- Also known as: Epic; Epic Mazur;
- Born: Bret Hadley Mazur August 31, 1970 (age 55) Brooklyn, New York, U.S.
- Origin: Los Angeles, California, U.S.
- Genres: Rap rock; alternative hip hop; nu metal; rap metal; alternative rock; hip-hop;
- Occupations: Record producer; singer; rapper; songwriter; sound designer; mixing engineer;
- Instruments: Vocals; bass; keyboards; turntables; beatboxing;
- Years active: 1986–2003; 2006–present;
- Labels: Columbia
- Formerly of: Crazy Town

= Epic Mazur =

American musician

Bret Hadley "Epic" Mazur (born August 31, 1970) is an American singer, rapper, and record producer. He is best known as a founder and former frontman of the rap rock band Crazy Town.

==Early life==
Bret Mazur grew up in Brooklyn, New York, before his parents moved across the nation to Hollywood, Los Angeles. It was here that he began to work as a DJ at age 16, and received the pseudonym "Epic" from a friend. Mazur graduated from William Howard Taft High School in Los Angeles. He then collaborated with Richard Wolf as part of the production team Wolf & Epic on albums by artists including Sheena Easton, Bell Biv DeVoe, Ralph Tresvant, MC Lyte and MC Serch.

==Crazy Town==
Crazy Town was formed by Mazur and Seth Binzer, who started collaborating in 1995 under the initial name of "The Brimstone Sluggers". By early 1999, they were calling themselves Crazy Town, and the full band consisted of Mazur, Binzer, Rust Epique, James Bradley Jr., Doug Miller, DJ AM, and Antonio Lorenzo "Trouble" Valli. Their debut album, The Gift of Game, was released in November 1999, having been recorded earlier that year. It would become a major success after their 2001 single "Butterfly" reached No. 1 on the Billboard Hot 100, sparking record sales in excess of 1.5 million. Their 2002 follow-up album, Darkhorse, was a commercial failure in comparison, and the band broke up shortly after its release.
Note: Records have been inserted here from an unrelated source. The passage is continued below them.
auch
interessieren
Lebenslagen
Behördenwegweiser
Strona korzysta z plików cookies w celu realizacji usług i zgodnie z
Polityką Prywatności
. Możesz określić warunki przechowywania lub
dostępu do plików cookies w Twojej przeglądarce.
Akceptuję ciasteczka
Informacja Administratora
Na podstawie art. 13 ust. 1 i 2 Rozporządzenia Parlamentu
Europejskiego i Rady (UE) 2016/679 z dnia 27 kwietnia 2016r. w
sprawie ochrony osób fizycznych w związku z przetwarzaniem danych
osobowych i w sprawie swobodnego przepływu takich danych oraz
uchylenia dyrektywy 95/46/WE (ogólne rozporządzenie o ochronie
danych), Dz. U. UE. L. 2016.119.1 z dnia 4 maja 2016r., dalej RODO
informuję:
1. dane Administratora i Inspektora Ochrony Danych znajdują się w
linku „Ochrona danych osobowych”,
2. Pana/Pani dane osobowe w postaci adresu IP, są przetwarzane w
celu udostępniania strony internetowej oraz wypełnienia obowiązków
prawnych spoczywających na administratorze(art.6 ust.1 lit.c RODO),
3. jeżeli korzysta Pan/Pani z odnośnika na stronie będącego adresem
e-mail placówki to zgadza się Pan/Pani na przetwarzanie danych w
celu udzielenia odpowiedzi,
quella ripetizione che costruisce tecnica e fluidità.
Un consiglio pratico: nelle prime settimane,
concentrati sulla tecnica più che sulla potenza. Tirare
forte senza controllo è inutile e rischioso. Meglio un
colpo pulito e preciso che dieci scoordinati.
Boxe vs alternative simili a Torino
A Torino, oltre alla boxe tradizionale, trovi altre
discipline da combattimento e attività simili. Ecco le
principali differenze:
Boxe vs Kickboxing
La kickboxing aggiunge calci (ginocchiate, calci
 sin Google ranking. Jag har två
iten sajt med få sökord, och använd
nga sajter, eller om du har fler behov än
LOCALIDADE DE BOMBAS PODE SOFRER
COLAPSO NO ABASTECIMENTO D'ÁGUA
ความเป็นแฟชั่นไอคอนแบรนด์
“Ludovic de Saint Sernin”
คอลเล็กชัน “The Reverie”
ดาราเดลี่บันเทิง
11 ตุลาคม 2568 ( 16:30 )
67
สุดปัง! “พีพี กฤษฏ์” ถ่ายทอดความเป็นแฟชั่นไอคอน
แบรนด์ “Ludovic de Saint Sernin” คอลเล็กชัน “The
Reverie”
Crazy Town announced in 2007 that they had reformed, and Mazur stated that the band's third album, tentatively titled Crazy Town Is Back, would be released right after his upcoming solo album, Strip to This, in spring 2008. Neither album was released, though Crazy Town did release a third studio album, The Brimstone Sluggers, in 2015. Following a year of hiatus from the group, Mazur announced in January 2017 through Facebook that he would no longer tour with the band.

==Feature films and television==
In 2014, Mazur became the music and audio department head for Sugar Studios LA.

Mazur scores and sound designs feature films. He worked on the 2018 film The Oath.

==Personal life==
Mazur has one son, named Max, who was born in 1996, and his cousin is actress Monet Mazur. He is of Eastern European Jewish ancestry.